The study also suggests that first time buyers are conscious of this and 21% said that they have changed the area they intended to buy in so that they can avoid paying stamp duty which kicks in at £300,000.
While in London where prices are so much higher, some 37% have done so. In London first time buyers pay nothing on the first £300,000 of a purchase price of a home up to £500,000 and less on the difference.
The research looked at the best locations for stamp duty.
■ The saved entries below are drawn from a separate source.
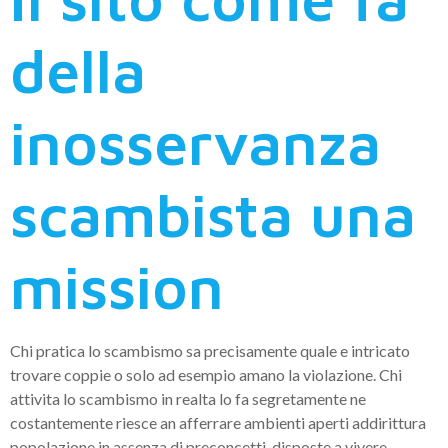
della
inosservanza
scambista una
mission
Chi pratica lo scambismo sa precisamente quale e intricato
trovare coppie o solo ad esempio amano la violazione. Chi
attivita lo scambismo in realta lo fa segretamente ne
costantemente riesce an afferrare ambienti aperti addirittura
popolazione in assenza di preconcetti, disposte a vivere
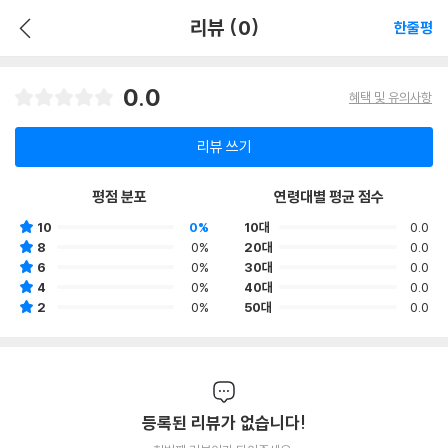
리뷰 (0)
한줄평
0.0
혜택 및 유의사항
리뷰 쓰기
평점 분포
연령대별 평균 점수
10
0%
10대
0.0
8
0%
20대
0.0
6
0%
30대
0.0
4
0%
40대
0.0
2
0%
50대
0.0
등록된 리뷰가 없습니다!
In Southampton 88% of sales are between £125,000 and £500,000 while in Norwich and Bristol it is 87% and in Portsmouth 80%. Only 57% of property sales in London fall between these thresholds, as two fifths of sales are over £500,000 and are not eligible.
Over half of first time buyers questioned for the research said they felt it is unfair that buyers in some areas of England will benefit more than others from stamp duty relief, while 31% admitted that they don’t know if they’ll benefit from stamp duty relief when they buy their first home.
L&C’s calculations reveal that out of 100,000 recent property sales in line to benefit from stamp duty relief, 30,000 will no longer qualify in the next 10 years while in London more than half of the 52,002 properties that currently qualify for the first time buyer stamp duty exemption will no longer benefit in 10 years’ time.
In contrast, Nottingham will have the most properties within the exemption bracket over the next 10 years, with the proportion of properties that could benefit from a stamp duty discount rising from 51% today to 73% by 2028.
‘It’s alarming that in cities in the South, so few properties will see any type of benefit from the stamp duty changes in 10 years’ time,’ said David Hollingworth from L&C.
‘As a priority the Government needs to ensure that there is a plan in place to review stamp duty relief bands, to guarantee sustained support for would be home owners now and in the future,’ he pointed out.
‘Going even further, abolishing stamp duty for first time buyers altogether would help all those looking to get on the ladder, with one less expense to worry about,’ he added.